Task to carry out >> Restate the records exactly. Include all of them.

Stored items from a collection
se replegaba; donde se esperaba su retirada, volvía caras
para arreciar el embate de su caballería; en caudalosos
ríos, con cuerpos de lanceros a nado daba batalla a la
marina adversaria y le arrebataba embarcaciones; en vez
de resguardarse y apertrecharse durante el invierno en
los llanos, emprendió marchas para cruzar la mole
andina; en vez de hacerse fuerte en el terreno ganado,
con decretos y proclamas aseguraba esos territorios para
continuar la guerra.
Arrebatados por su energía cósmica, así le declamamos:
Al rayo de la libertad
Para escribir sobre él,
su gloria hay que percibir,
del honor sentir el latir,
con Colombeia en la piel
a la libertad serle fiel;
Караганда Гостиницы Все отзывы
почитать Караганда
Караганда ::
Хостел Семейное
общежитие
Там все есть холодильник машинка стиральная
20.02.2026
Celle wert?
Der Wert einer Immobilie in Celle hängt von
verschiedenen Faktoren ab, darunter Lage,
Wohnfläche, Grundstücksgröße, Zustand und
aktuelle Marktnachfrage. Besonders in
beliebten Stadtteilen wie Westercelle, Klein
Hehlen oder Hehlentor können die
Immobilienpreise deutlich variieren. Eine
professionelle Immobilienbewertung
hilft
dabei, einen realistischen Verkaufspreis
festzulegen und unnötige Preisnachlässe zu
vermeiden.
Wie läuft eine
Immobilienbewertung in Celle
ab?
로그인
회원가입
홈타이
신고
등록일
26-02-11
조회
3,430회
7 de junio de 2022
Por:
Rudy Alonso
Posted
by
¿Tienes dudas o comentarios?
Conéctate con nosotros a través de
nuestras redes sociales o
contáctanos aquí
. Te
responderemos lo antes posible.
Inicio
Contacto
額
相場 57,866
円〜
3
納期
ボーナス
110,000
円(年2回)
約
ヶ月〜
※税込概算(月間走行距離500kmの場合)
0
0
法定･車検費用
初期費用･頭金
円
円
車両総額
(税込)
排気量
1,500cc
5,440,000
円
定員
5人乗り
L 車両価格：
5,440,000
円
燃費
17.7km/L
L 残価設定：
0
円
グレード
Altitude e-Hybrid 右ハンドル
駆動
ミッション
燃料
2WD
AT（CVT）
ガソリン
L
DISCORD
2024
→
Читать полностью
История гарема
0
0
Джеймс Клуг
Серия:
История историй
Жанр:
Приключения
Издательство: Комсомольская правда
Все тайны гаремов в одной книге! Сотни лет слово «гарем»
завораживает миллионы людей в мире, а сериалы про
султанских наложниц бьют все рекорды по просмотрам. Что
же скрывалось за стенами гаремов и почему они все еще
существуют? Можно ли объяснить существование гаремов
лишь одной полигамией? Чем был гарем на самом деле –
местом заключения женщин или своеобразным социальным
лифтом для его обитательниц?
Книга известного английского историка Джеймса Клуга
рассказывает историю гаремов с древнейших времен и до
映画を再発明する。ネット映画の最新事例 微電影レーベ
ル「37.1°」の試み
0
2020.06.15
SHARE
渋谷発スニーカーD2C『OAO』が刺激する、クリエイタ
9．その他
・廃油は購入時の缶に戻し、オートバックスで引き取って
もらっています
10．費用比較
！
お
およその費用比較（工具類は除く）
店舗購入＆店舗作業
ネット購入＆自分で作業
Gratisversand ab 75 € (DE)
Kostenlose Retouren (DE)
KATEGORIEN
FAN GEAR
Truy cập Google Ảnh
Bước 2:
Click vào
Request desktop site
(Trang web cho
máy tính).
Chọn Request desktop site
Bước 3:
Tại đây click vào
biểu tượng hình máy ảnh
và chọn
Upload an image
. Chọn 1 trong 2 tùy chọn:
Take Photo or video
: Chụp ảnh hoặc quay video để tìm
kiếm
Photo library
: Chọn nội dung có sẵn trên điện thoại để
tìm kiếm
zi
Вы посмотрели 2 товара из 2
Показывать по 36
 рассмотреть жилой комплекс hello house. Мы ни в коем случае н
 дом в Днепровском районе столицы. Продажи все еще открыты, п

Response >>
se replegaba; donde se esperaba su retirada, volvía caras
para arreciar el embate de su caballería; en caudalosos
ríos, con cuerpos de lanceros a nado daba batalla a la
marina adversaria y le arrebataba embarcaciones; en vez
de resguardarse y apertrecharse durante el invierno en
los llanos, emprendió marchas para cruzar la mole
andina; en vez de hacerse fuerte en el terreno ganado,
con decretos y proclamas aseguraba esos territorios para
continuar la guerra.
Arrebatados por su energía cósmica, así le declamamos:
Al rayo de la libertad
Para escribir sobre él,
su gloria hay que percibir,
del honor sentir el latir,
con Colombeia en la piel
a la libertad serle fiel;
Караганда Гостиницы Все отзывы
почитать Караганда
Караганда ::
Хостел Семейное
общежитие
Там все есть холодильник машинка стиральная
20.02.2026
Celle wert?
Der Wert einer Immobilie in Celle hängt von
verschiedenen Faktoren ab, darunter Lage,
Wohnfläche, Grundstücksgröße, Zustand und
aktuelle Marktnachfrage. Besonders in
beliebten Stadtteilen wie Westercelle, Klein
Hehlen oder Hehlentor können die
Immobilienpreise deutlich variieren. Eine
professionelle Immobilienbewertung
hilft
dabei, einen realistischen Verkaufspreis
festzulegen und unnötige Preisnachlässe zu
vermeiden.
Wie läuft eine
Immobilienbewertung in Celle
ab?
로그인
회원가입
홈타이
신고
등록일
26-02-11
조회
3,430회
7 de junio de 2022
Por:
Rudy Alonso
Posted
by
¿Tienes dudas o comentarios?
Conéctate con nosotros a través de
nuestras redes sociales o
contáctanos aquí
. Te
responderemos lo antes posible.
Inicio
Contacto
額
相場 57,866
円〜
3
納期
ボーナス
110,000
円(年2回)
約
ヶ月〜
※税込概算(月間走行距離500kmの場合)
0
0
法定･車検費用
初期費用･頭金
円
円
車両総額
(税込)
排気量
1,500cc
5,440,000
円
定員
5人乗り
L 車両価格：
5,440,000
円
燃費
17.7km/L
L 残価設定：
0
円
グレード
Altitude e-Hybrid 右ハンドル
駆動
ミッション
燃料
2WD
AT（CVT）
ガソリン
L
DISCORD
2024
→
Читать полностью
История гарема
0
0
Джеймс Клуг
Серия:
История историй
Жанр:
Приключения
Издательство: Комсомольская правда
Все тайны гаремов в одной книге! Сотни лет слово «гарем»
завораживает миллионы людей в мире, а сериалы про
султанских наложниц бьют все рекорды по просмотрам. Что
же скрывалось за стенами гаремов и почему они все еще
существуют? Можно ли объяснить существование гаремов
лишь одной полигамией? Чем был гарем на самом деле –
местом заключения женщин или своеобразным социальным
лифтом для его обитательниц?
Книга известного английского историка Джеймса Клуга
рассказывает историю гаремов с древнейших времен и до
映画を再発明する。ネット映画の最新事例 微電影レーベ
ル「37.1°」の試み
0
2020.06.15
SHARE
渋谷発スニーカーD2C『OAO』が刺激する、クリエイタ
9．その他
・廃油は購入時の缶に戻し、オートバックスで引き取って
もらっています
10．費用比較
！
お
およその費用比較（工具類は除く）
店舗購入＆店舗作業
ネット購入＆自分で作業
Gratisversand ab 75 € (DE)
Kostenlose Retouren (DE)
KATEGORIEN
FAN GEAR
Truy cập Google Ảnh
Bước 2:
Click vào
Request desktop site
(Trang web cho
máy tính).
Chọn Request desktop site
Bước 3:
Tại đây click vào
biểu tượng hình máy ảnh
và chọn
Upload an image
. Chọn 1 trong 2 tùy chọn:
Take Photo or video
: Chụp ảnh hoặc quay video để tìm
kiếm
Photo library
: Chọn nội dung có sẵn trên điện thoại để
tìm kiếm
zi
Вы посмотрели 2 товара из 2
Показывать по 36
 рассмотреть жилой комплекс hello house. Мы ни в коем случае н
 дом в Днепровском районе столицы. Продажи все еще открыты, п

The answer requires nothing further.